Required action
Once you find the line with "Privacy Policy" in the data that follows, repeat it and every line after it exactly, through the line with "All Right Reserved.".

Data excerpts
______________________________

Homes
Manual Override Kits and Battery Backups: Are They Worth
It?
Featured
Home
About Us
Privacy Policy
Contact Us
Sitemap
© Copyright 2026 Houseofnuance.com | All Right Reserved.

______________________________

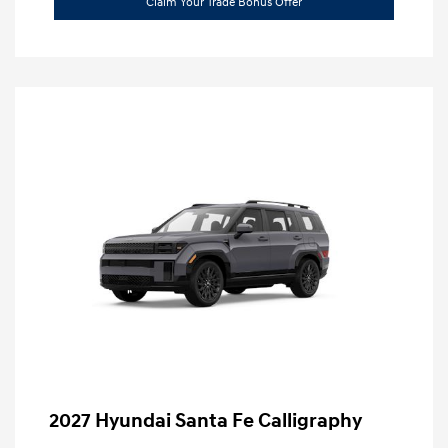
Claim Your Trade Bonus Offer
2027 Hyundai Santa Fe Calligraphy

______________________________

Answer for this exercise
Privacy Policy
Contact Us
Sitemap
© Copyright 2026 Houseofnuance.com | All Right Reserved.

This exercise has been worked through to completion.